The entries below need to be transcribed exactly, without their images.

──────── Task input ────────

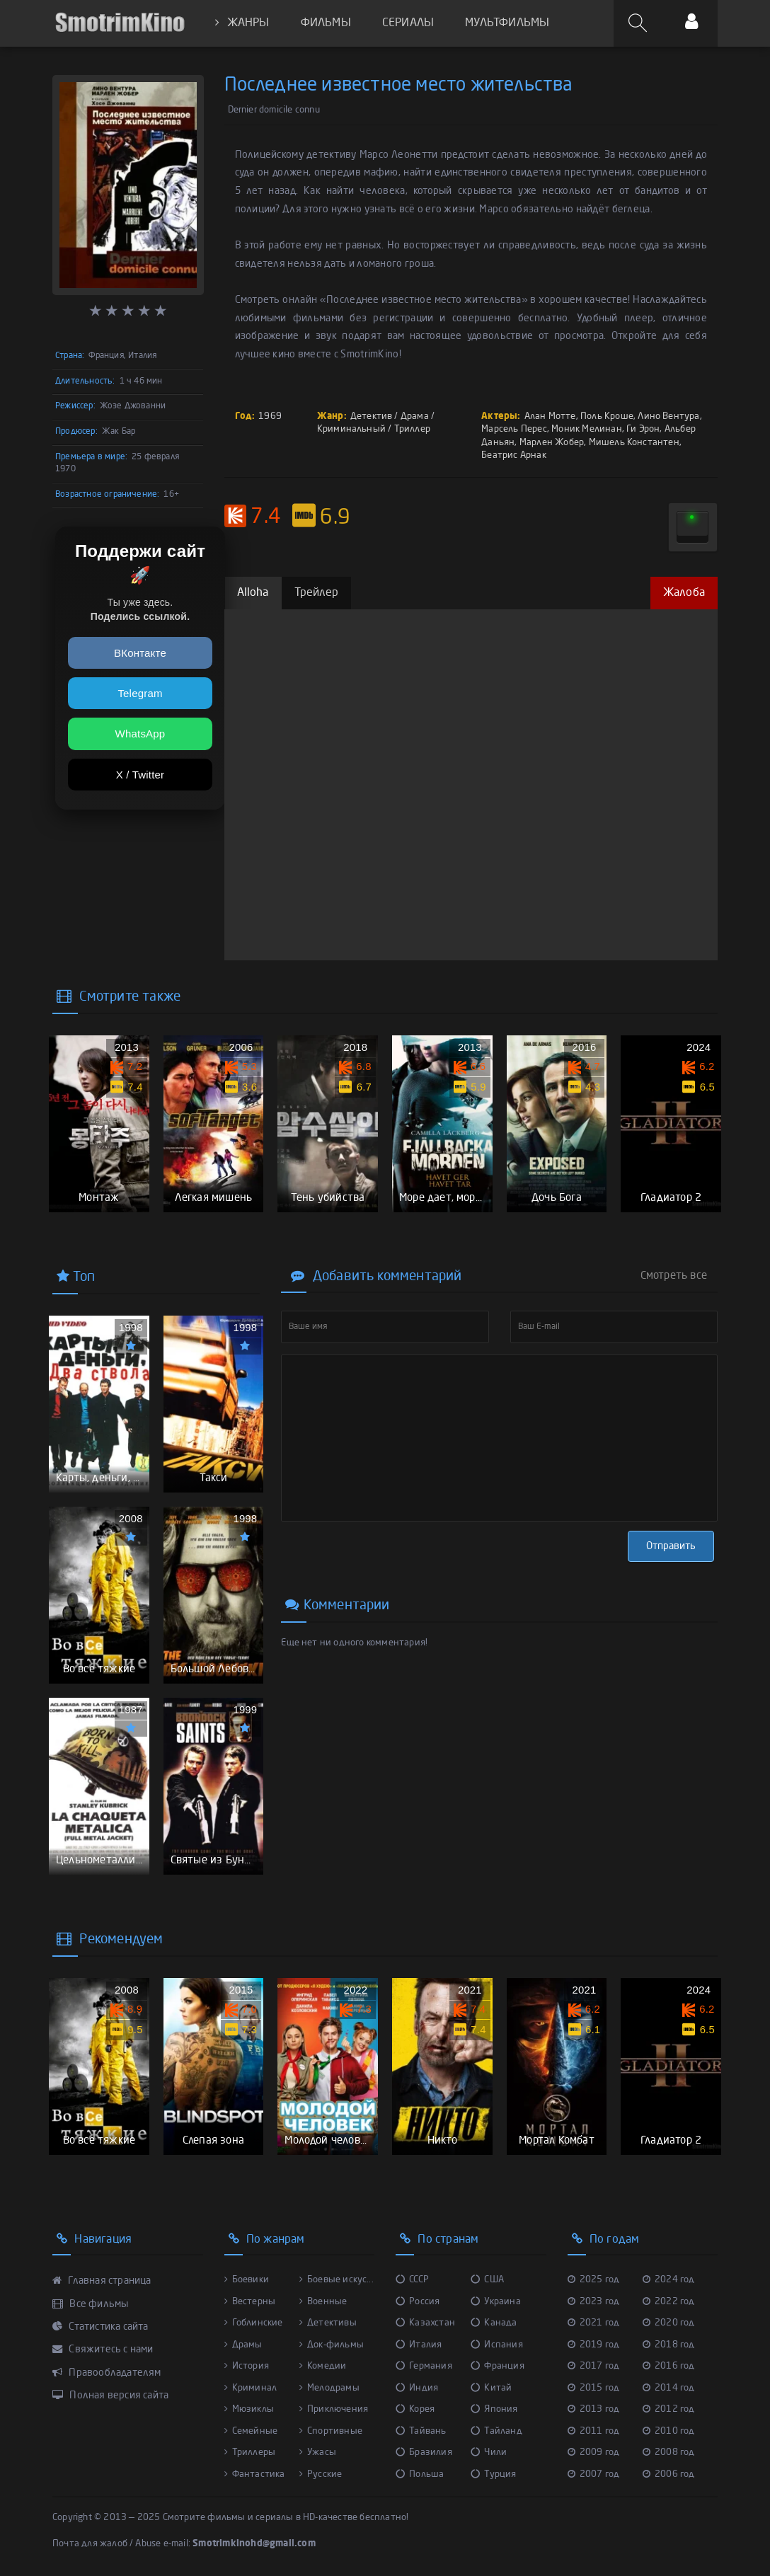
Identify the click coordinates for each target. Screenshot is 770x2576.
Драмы (243, 2345)
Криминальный (351, 429)
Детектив (371, 416)
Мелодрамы (329, 2388)
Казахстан (425, 2323)
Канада (494, 2323)
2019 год (594, 2345)
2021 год (594, 2323)
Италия (419, 2345)
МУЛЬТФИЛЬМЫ (507, 23)
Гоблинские (253, 2323)
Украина (496, 2301)
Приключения (333, 2409)
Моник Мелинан (586, 429)
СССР (412, 2279)
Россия (417, 2301)
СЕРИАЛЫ (408, 23)
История (247, 2366)
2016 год (669, 2366)
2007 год (594, 2474)
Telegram (139, 693)
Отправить (671, 1546)
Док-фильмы (331, 2345)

────────

_Response to this task_
Identify the click coordinates for each target. Screenshot is 770x2576.
Драмы (243, 2345)
Криминальный (351, 429)
Детектив (371, 416)
Мелодрамы (329, 2388)
Казахстан (425, 2323)
Канада (494, 2323)
2019 год (594, 2345)
2021 год (594, 2323)
Италия (419, 2345)
МУЛЬТФИЛЬМЫ (507, 23)
Гоблинские (253, 2323)
Украина (496, 2301)
Приключения (333, 2409)
Моник Мелинан (586, 429)
СССР (412, 2279)
Россия (417, 2301)
СЕРИАЛЫ (408, 23)
История (247, 2366)
2016 год (669, 2366)
2007 год (594, 2474)
Telegram (139, 693)
Отправить (671, 1546)
Док-фильмы (331, 2345)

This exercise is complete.